O Polis Litoral Ria de Aveiro deverá investir cerca de 7,7 milhões de euros na recuperação da Pateira de Fermentelos, anunciou Diana Gaspar, da equipa técnica da Parque Expo, empresa responsável pela concretização desse programa polis, no 1.º Colóquio da Lagoa da Pateira, realizado no dia 4 de Junho, por iniciativa da Junta de Freguesia de Requeixo.

Na zona da Pateira, o Polis contempla trabalhos diversos, como desassoreamento da lagoa e a criação de zonas de lazer na envolvente. Também a Administração da Região Hidrográfica do Centro (ARHC) poderá contribuir na melhoria das condições da pateira, nomeadamente na limpeza dos jacintos-de-água que são uma praga na lagoa e que está a ser combatida de modos diferentes, mas ambos eficazes, pela Junta de Freguesia de Requeixo, através da limpeza diária do leito, e pela Câmara Municipal de Águeda, com o recurso a uma “ceifeira” aquática.

“Todos somos poucos a lutar pela Pateira, porque ela é um bem importante que o nosso país tem”, referiu o presidente da Junta de Freguesia de Requeixo, Sesnando Alves dos Reis, um homem que há décadas trabalha em defesa da maior lagoa natural da Península Ibérica, vulgarmente conhecida por Pateira de Fermentelos, apesar de banhar terras de três concelhos: Águeda, Aveiro e Oliveira do Bairro.

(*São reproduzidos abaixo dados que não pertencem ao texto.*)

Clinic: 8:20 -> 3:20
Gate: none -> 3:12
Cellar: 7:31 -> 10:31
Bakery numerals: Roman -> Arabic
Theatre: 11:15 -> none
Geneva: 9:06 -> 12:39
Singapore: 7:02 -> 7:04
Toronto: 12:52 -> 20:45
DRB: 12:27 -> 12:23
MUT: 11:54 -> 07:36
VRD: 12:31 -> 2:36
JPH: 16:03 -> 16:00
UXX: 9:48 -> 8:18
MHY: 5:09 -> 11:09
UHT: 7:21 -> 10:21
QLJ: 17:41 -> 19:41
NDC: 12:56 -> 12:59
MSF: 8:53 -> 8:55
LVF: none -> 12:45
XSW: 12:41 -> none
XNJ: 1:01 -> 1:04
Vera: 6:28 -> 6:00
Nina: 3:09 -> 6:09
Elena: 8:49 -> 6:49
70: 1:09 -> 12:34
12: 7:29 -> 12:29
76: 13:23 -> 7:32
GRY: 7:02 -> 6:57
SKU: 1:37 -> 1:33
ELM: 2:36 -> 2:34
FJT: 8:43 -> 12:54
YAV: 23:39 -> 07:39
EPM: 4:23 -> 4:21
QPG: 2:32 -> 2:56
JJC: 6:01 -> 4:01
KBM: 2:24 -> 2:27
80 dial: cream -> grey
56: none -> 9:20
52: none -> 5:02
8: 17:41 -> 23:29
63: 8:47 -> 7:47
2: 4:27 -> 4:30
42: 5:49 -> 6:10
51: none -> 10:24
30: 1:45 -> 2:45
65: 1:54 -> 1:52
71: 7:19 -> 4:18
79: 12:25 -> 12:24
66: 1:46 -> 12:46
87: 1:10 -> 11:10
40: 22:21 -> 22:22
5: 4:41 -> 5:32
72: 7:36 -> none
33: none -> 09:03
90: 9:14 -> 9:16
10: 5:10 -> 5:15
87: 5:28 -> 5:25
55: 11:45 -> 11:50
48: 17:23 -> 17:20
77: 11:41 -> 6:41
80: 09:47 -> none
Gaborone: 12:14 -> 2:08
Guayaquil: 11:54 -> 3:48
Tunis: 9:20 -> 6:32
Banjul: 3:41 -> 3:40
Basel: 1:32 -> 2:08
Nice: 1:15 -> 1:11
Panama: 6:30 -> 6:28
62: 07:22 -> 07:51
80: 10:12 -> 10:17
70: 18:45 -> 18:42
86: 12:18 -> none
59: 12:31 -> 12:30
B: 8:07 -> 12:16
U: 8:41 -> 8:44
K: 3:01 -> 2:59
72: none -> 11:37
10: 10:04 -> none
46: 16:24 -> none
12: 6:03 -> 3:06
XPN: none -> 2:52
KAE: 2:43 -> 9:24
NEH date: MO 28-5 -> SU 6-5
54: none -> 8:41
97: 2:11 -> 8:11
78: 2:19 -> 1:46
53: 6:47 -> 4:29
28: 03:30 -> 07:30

O autarca destacou que “nem sempre a Pateira teve o tratamento adequado, é um bem natural de que nós não estamos a usufruir como deveria ser”. Sobre a “ceifeira aquática” que trabalha no vizinho concelho de Águeda, Sesnando Alves dos Reis sublinhou que “ela tem resultados práticos sempre que há água suficiente para ela trabalhar”, só que normalmente “quando é a altura propícia para se fazer o controle dos jacintos-de-água e evitar que eles proliferem, a Pateira tem pouca água e ela não pode trabalhar”.

Reconhecendo o trabalho que está a ser efectuado por diversas entidades, entre as quais a ARHC, a Polis e as câmaras municipais, o autarca de Requeixo garantiu que os trabalhos realizados em Requeixo “deram provas e estão à vista de toda a gente”, pelo que, em conjunto com a ARHC vai avançar com “alguns trabalhos para que os jacintos-de-água acabem de uma vez por todas”.

Se os jacintos-de-água são uma praga que pode ser controlada, já o controle dos lagostins merece mais cepticismo por parte de Sesnando Alves dos Reis, que os considera “um flagelo”, porque “não há ninguém que os apanhe, não há ninguém que os compre. O problema dos lagostins é, de longe, muito pior do que o problema dos jacintos”.

O autarca afirmou que “os lagostins devoram todas as outras espécies de peixes”, para além de “cavarem a Pateira, deixando a água turva”, chegando mesmo a invadir os terrenos ribeirinhos, onde destroem tudo.